A ação do IMA veio depois de denúncias feitas o Ministério Público, Policia Civil (inclusive com confecção de Boletim de Ocorrência), Policia Militar Ambiental, Ouvidoria do Governo do Estado e ao setor de Fiscalização da Prefeitura neotrentina.
Todas as denúncias apresentaram uma reclamação em comum: que a exploração de areia feita pela empresa, com uso de balsa, se concentra no meio do rio, alterando a sua profundidade e fazendo com que haja desmoronamento nas margens do rio, devido a verticalidade que se forma.
Também houve reclamações de que a vegetação que havia nas margens desapareceu com os deslizamentos e que são evidentes os prejuízos também quanto à fauna que tem seu habitat no rio.

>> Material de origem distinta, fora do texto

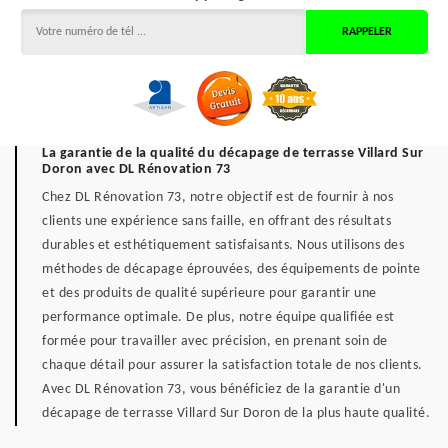
La garantie de la qualité du décapage de terrasse Villard Sur
Doron avec DL Rénovation 73
Chez DL Rénovation 73, notre objectif est de fournir à nos
clients une expérience sans faille, en offrant des résultats
durables et esthétiquement satisfaisants. Nous utilisons des
méthodes de décapage éprouvées, des équipements de pointe
et des produits de qualité supérieure pour garantir une
performance optimale. De plus, notre équipe qualifiée est
formée pour travailler avec précision, en prenant soin de
chaque détail pour assurer la satisfaction totale de nos clients.
Avec DL Rénovation 73, vous bénéficiez de la garantie d'un
décapage de terrasse Villard Sur Doron de la plus haute qualité.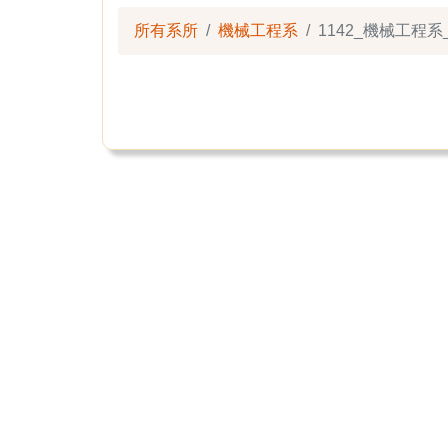
所有系所
機械工程系
1142_機械工程系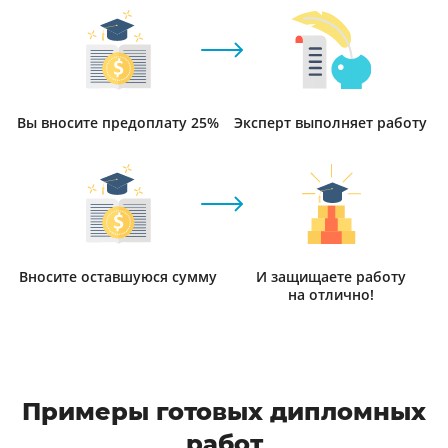
Вы вносите предоплату 25%
Эксперт выполняет работу
Вносите оставшуюся сумму
И защищаете работу
на отлично!
Примеры готовых дипломных
работ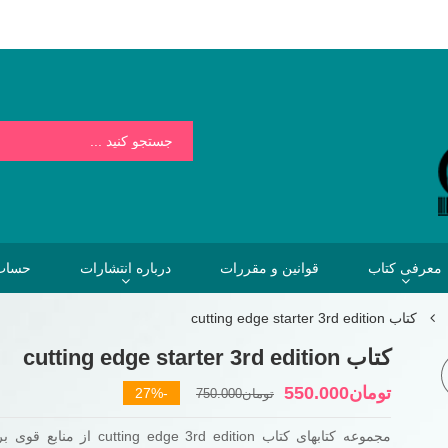
بسیار کمتر از هزینه هایی است که فردا برای نخریدن کتاب خواهیم پرداخت.
معرفی کتاب
قوانین و مقررات
درباره انتشارات
حساب 
کتاب cutting edge starter 3rd edition
کتاب cutting edge starter 3rd edition
قیمت
قیمت
تومان
550.000
-27%
تومان
750.000
فعلی
اصلی
مجموعه کتابهای کتاب ting edge 3rd edition
تومان750.000
تومان550.000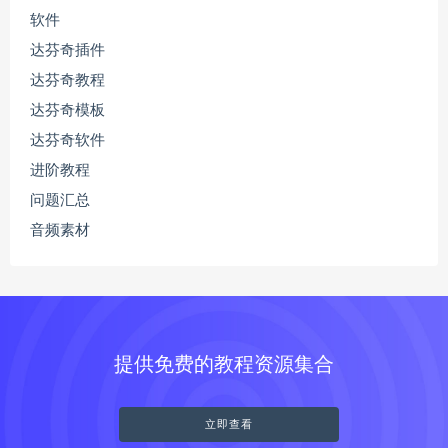
软件
达芬奇插件
达芬奇教程
达芬奇模板
达芬奇软件
进阶教程
问题汇总
音频素材
提供免费的教程资源集合
立即查看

Os relatos dizem que no chamado “porto” atual, onde se localiza a balsa, e no entorno, o rio tinha em média 14 metros de largura e que agora, com os desmoronamentos, há trechos em que atinge até 80 metros.
A ação do IMA só envolveu a empresa Andrade Amorim, que é a única em Nova Trento que utiliza balsa. As demais usam sistemas tradicionais e não há registro de denúncias ou irregularidades no desenvolvimento de suas atividades.